Scientific research into the myriad abilities of plants to recognize and respond to their environments calls into question the “common-sense” assumptions (for some cultures) that plants are passive, sedentary, and uncommunicative. At the same time, there are important differences between plants and other kinds of creatures, like animals. Revising people’s understanding of plants without inaccurately representing plants vis-à-vis animals can thus be a tricky task for science and nature writers.
Biologist Daniel Chamovitz faces this situation by making a move of extension. Written for a popular audience, his 2012 book What a Plant Knows: A Field Guide to the Senses compels readers to broaden their definition of “knowledge” beyond human brains to include non-human senses. But it’s not so hard to buy into this (fairly large) conceptual move, even in common-sense terms, when considering weeds. Many people faced with the task of weeding readily ascribe awareness, agency, even malevolent intent, to the pesky plants they are trying to eradicate.
Environmental historians analyze this phenomenon on a larger cultural scale. For example, Clinton L. Evans’ 2002 book The War on Weeds in the Prairie West examines how weeds have been defined and (for the most part, unsuccessfully) combated by settlers in western Canada, especially through agricultural research, industry, and legislation. Evans argues, “Because weeds are inextricably both products of psychology and ecology, weed problems are best addressed by considering not only the agroecosystems that produce them but also the culture that informs how we farm and think” (14). This is a point reinforced by the classic work of Alfred Crosby, cited by Evans in his explanation that weeds are not only products; they are “active participants in culture” too (16).

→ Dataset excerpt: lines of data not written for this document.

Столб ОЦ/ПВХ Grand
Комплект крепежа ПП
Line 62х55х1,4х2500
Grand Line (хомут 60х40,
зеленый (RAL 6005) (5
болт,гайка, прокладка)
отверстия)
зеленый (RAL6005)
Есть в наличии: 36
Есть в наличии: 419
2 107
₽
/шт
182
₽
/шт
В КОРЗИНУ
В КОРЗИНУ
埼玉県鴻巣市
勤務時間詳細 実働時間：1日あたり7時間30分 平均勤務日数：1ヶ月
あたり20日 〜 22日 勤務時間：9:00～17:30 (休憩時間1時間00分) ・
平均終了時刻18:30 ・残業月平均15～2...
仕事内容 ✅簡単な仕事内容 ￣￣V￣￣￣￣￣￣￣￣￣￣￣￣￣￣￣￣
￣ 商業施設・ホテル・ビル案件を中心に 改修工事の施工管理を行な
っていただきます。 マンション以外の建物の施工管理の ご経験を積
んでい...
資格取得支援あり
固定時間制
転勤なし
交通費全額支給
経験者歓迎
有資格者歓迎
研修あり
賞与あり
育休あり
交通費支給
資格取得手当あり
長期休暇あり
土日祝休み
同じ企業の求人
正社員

Evans’ emphasis on weeds in particular as active co-creators of environmental history rather than passive recipients of human history reminds me of the work of another Canadian, theorist Catriona Sandilands. Sandilands explores not only how plants are part of human stories, but also the ability of plants themselves to tell stories. In a triptych inquiry, she suggests three ways of thinking about “good” when it comes to plant stories:
“Good plant stories, here, demand attention to the continuua of our lives and bodily capacities, and also that we demonstrate patience and humility in the face of the uniqueness of plant wisdom.”
“Good plant stories, here, involve close readings of the sedimented myths, metaphors and meanings that germinate and situate specific plant/human encounters.”

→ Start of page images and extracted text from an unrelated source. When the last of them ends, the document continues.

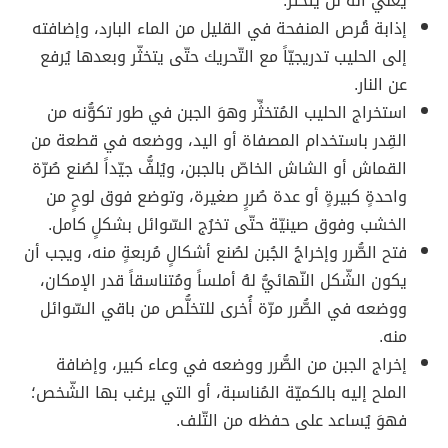
يعني أنّهُ لن يتخثر.
إذابة قُرص المنفحة في القليل من الماء البارد، وإضافته
إلى الحليب تدريجيّاً مع التّحريك حتّى يتخثّر وبعدها يُرفع
عن النار.
استخراج الحليب المُتخثِّر وهوَ الجبن في طور تكوُّنه من
القِدر باستخدام المصفاة أو اليد، ووضعه في قطعة من
القماش أو الشاش الخاصّ بالجبن، ويُلفُّ جيّداً لصُنع صُرّة
واحدةٍ كبيرةٍ أو عدة صُررٍ صغيرة، وتوضع فوق لوحٍ من
الخشب وفوق صينيّة حتّى تخرُج السّوائل بشكلٍ كامل.
فتح الصُّرر وإخراجُ الجُبن لصُنع أشكالٍ مُربعةٍ منه، ويجب أن
يكون الشّكل النّهائيُّ لهُ أملساً ومُتناسقاً قدر الإمكان،
ووضعه في الصُّرر مرّة أُخرى للتخلُّص من باقي السّوائل
منه.
إخراج الجبن من الصُّرر ووضعه في وعاء كبير، وإضافة
الملح إليه بالكميّة المُناسبة، أو التي يرغب بها الشّخص؛
فهوَ يُساعد على حفظه من التّلف.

“[T]elling good stories about plants might, here, involve a more active listening to theirs (meaning also a better exchange of stories between scientists and humanists): an acknowledgment not only that we are not fully in control of their lives but also, possibly, that our hubristic instrumentality might not ultimately be sustainable for anyone involved.”
Sandilands’ attention to the ways in which an extension of “agency” to plants makes possible new texts, creates new narrative potential, and necessitates ethical reflection aligns her writing here with material ecocriticism. Linked to the “new materialisms,” material ecocritics call into question “common-sense” assumptions about the passivity and inertness of matter in the same way that Chamovitz and other writers (like Michael Pollan) have done about plants.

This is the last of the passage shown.